No, I do not examine other people's work in that fashion.

These days, I'm so physically limited that I cannot take on any new projects, but am steadily shucking old ones.  Just now I've been on a thermodynamics project for more than three months, and have at least three more months to go.  It's a real bear, and I'm having great difficulty doing it justice. The forefront of thermodynamics is exciting these days, but it is also still suffering from hoary old ideas long molded on the vine, so to speak.  We are trying to indicate where we think thermodynamics will eventually go: to the exchange between active vacuum and charged matter. Our main approach is that the second law (the law of progressive entropy, i.e., progressive disordering or progressive loss of control of potential energy) is an oxymoron.  It already assumes its own contradiction has first occurred; i.e., a negentropic interaction has occurred to produce some initial ordering, and then SUBSEQUENTLY that ordering can only be disordered progressively as time passes.  That assumption of only entropic interactions subsequently is of course an assumption that no more negentropic interactions will occur.  So the second law as written and interpreted is an oxymoron and describes at best a very special case.  To really make the case for this, one must rewrite the second law (I've already done that) so it is consistent with experiment (the present one isn't always consistent, and many violations are recognized).
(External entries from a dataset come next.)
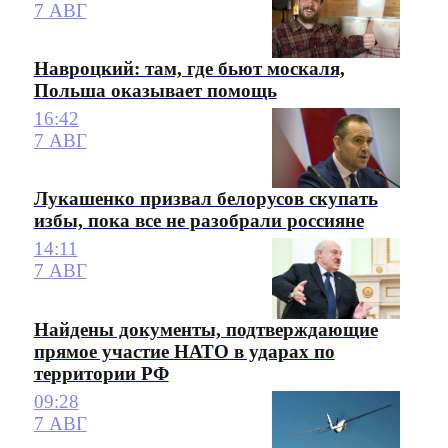
7 АВГ
Навроцкий: там, где бьют москаля,
Польша оказывает помощь
16:42
7 АВГ
Лукашенко призвал белорусов скупать
избы, пока все не разобрали россияне
14:11
7 АВГ
Найдены документы, подтверждающие
прямое участие НАТО в ударах по
территории РФ
09:28
7 АВГ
Then to cinch the case, one needs to provide a sort of universal negentropic interaction example.  We did that in 2000 by solving the source charge problem, based on the theoretical and experimental proof of broken symmetry in 1957, resulting in a Nobel Award to Lee and Yang that same year, in Dec. 1957, after Wu et al. proved their theoretical prediction experimentally.

So that is what we're working on now.  Fortunately there are other current thermodynamics developments in research that also support that position.

Anyway, the best way for you to proceed, in my opinion, is to experiment and let the bench show you what works and what doesn't.  All the theory in the world -- my own included -- cannot refute a single replicable experiment that contradicts it.

So experiment is the king.  We obviously have to formulate some notions and concepts that we try to test or examine in the experiments, but the experiments must show the way.  Most good experiments are not just "willy-nilly".  After enough work, one forms an hypothesis about the way something or some interaction should behave (or might behave).  Then one does one or more experiments to test it.  Often it will seem to partially behave that way, but not completely.   This tells you then that your initial hypothesis is not accurate or complete enough, so you try to adjust or refine it based on what your experiments have now show.  And so you proceed this way, in a series of iterative trials, hypothesis formation and adjustment, etc.  That is the experimental method.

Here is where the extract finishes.